Später wurde der Begriff dann erweitert – und auch Individual­anar­chist_innen wie die Kanadierin und Individualfeministin Wendy MacElroy werden mittlerweile darunter subsumiert. Ebenso wurden posthum diverse Anarchistinnen – trotz zum Teil antifeministischer Positionen – zu Vorläuferinnen erklärt – z. B. Louise Michel oder Emma Goldman. Mittlerweile scheint mir der Begriff immer inflationärer benutzt zu werden, ohne dass er klare Konturen aufweist und ein mehr oder weniger klar umrissenes Konzept beschreibt. Bottici erneuert dieses Konzept dahingehend, dass sie an die Stelle des Radikalfeminismus der 1970er Jahre den modernen Queer­feminismus setzt und Kropotkin durch Michael Bakunin austauscht.

Der Radikalfeminismus ging davon aus, dass gesellschaftliche Ungleichheiten vorrangig auf patriarchale Strukturen zurückzuführen seien. Der Queerfeminismus gilt als Weiterentwicklung dessen und setzt sich gegen die geschlechtliche Binarität und Heteronormativität ein.

Der von ihr benutzte Begriff des Queerfeminismus dient ihr als Sammelbegriff für alles, was sie politisch für relevant hält. Sie subsumiert kurzerhand (klassische) feministische, postkoloniale, posthumane und ökologische Theorien sowie Tierrechtsdiskurse unter Queerfeminismus – ohne deren eigenständige Theorieentwicklung und auch Abgrenzungen untereinander zu beachten bzw. zu würdigen. Für den Ökologieaspekt zitiert sie z. B. einen Beitrag des US-amerikanischen Philosophen Timothy Morton über Queer Ecology, der eine direkte Verbindung zwischen beiden Ansätzen postuliert und dabei Ökofeminismus und Queerfeminismus gleichsetzt, was sicherlich eine Minderheitenmeinung innerhalb des Spektrums darstellt.

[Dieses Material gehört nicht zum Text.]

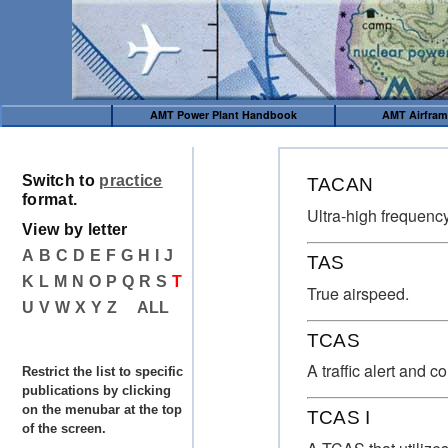
AMT Power Plant Handbook
AMT Airfra
Switch to
practice
TACAN
format.
Ultra-high frequency 
View by letter
A
B
C
D
E
F
G
H
I
J
TAS
K
L
M
N
O
P
Q
R
S
T
True airspeed.
U
V
W
X
Y
Z
ALL
TCAS
A traffic alert and 
Restrict the list to specific
publications by clicking
on the menubar at the top
TCAS I
of the screen.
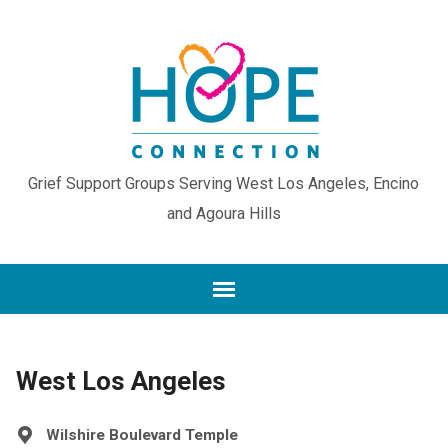
Grief Support Groups Serving West Los Angeles, Encino
and Agoura Hills
West Los Angeles
Wilshire Boulevard Temple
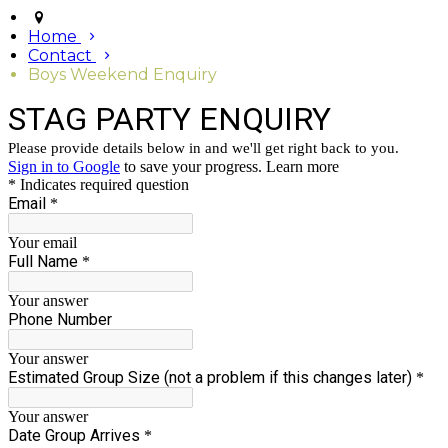
Home
Contact
Boys Weekend Enquiry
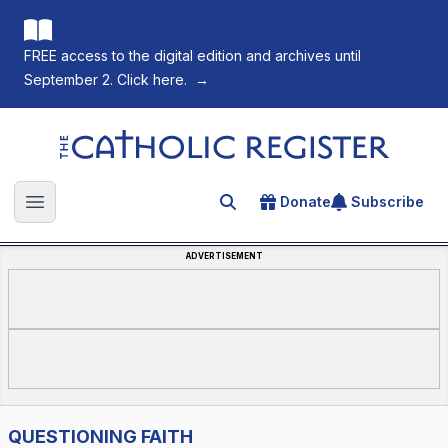
FREE access to the digital edition and archives until
September 2. Click here.
→
The Catholic Register
Donate
Subscribe
Search for an article
Open main menu
ADVERTISEMENT
QUESTIONING FAITH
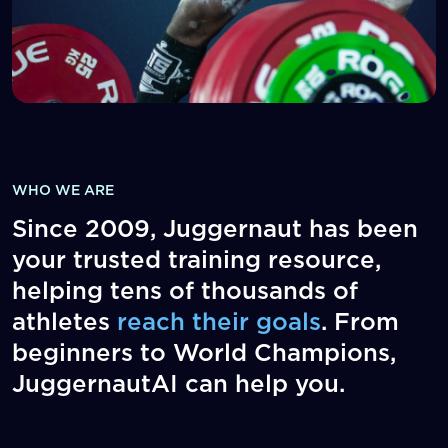
WHO WE ARE
Since 2009, Juggernaut has been
your trusted training resource,
helping tens of thousands of
athletes
reach their goals
. From
beginners to World Champions,
JuggernautAI can help you.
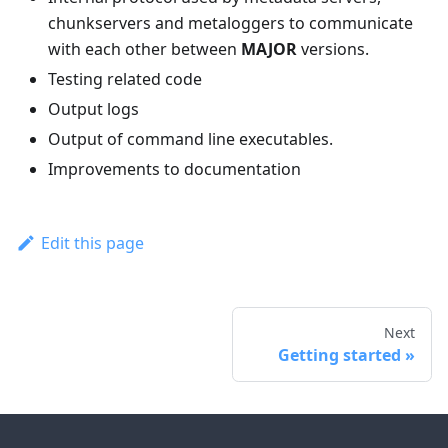
chunkservers and metaloggers to communicate
with each other between
MAJOR
versions.
Testing related code
Output logs
Output of command line executables.
Improvements to documentation
Edit this page
Next
Getting started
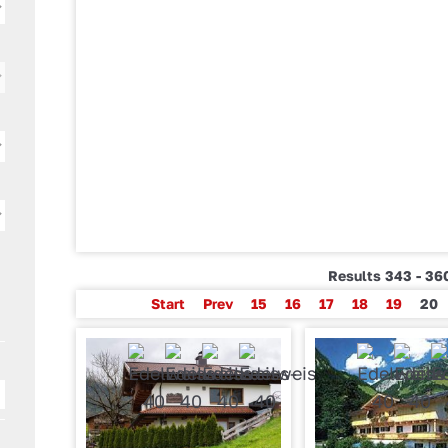
Results 343 - 360
Start
Prev
15
16
17
18
19
20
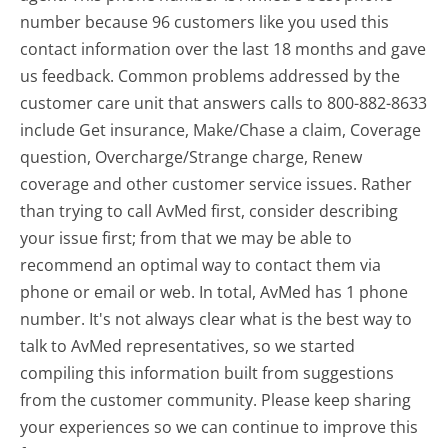
number because 96 customers like you used this
contact information over the last 18 months and gave
us feedback. Common problems addressed by the
customer care unit that answers calls to 800-882-8633
include Get insurance, Make/Chase a claim, Coverage
question, Overcharge/Strange charge, Renew
coverage and other customer service issues. Rather
than trying to call AvMed first, consider describing
your issue first; from that we may be able to
recommend an optimal way to contact them via
phone or email or web. In total, AvMed has 1 phone
number. It's not always clear what is the best way to
talk to AvMed representatives, so we started
compiling this information built from suggestions
from the customer community. Please keep sharing
your experiences so we can continue to improve this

Der von Bottici benutzte Ökologiebegriff ist jener der Tiefenökologie, einer umstrittenen Strömung innerhalb der Ökologiebewegung, die im anarchistischen Umfeld von der Earth First!-Bewegung oder der Ökofeministin Wicca Starhawk vertreten wird. Bedeutende und fundierte Kri­ti­ker_innen dieses Konzeptes sind u. a. Murray Bookchin und noch mehr Janet Biehl, die diesen Zugang für unvereinbar mit emanzipatorisch-feministischer Politik und Herrschaftskritik halten. Auch hier fehlt eine kritische Auseinandersetzung mit diesem Konzept der Tiefenökologie.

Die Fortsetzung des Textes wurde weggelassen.